German street artist LAPIZ doesn’t mince words. He didn’t leave a long career in science for the nagging uncertainty of an artist’s life to lurk around important insights — he wants to drive right at the source. While the world was plunged into lockdown this year, LAPIZ remained active around his native Hamburg, shedding some light (in high-saturation hues, of course) on his own incisive opinions about how the coronavirus pandemic has elucidated ever-present flaws in our societal value systems.
This month, the dogged stencil specialist announced his latest work, titled Know your place citizen – consume!
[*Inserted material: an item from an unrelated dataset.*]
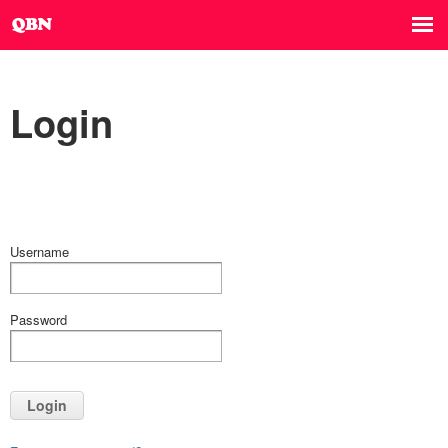
Login
Username
Password
Login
A wheatpaste campaign scattered throughout Hamburg’s hip and happening Sankt Pauli district on a medium-sized scale, Know your place satirizes the widespread hypocrisy present amongst this unorthodox holiday season.
“Even though Germany has not had quite a harsh lockdown compared to many other places in the world, it has become an indicator for what is deemed essential,” LAPIZ writes in a statement for the piece. “With this year coming to an end it becomes more obvious each day: What really matters to society, what really counts and what defines the system, is the ever growing economy.” Know your place pictures an ornery looking individual in edgy European garb — skinny jeans and a trim t-shirt, both rendered in electric lilac. He peers with apparent suspicion and resent at the viewer from under a Santa hat, comically cheerful compared to the figure’s facial expression.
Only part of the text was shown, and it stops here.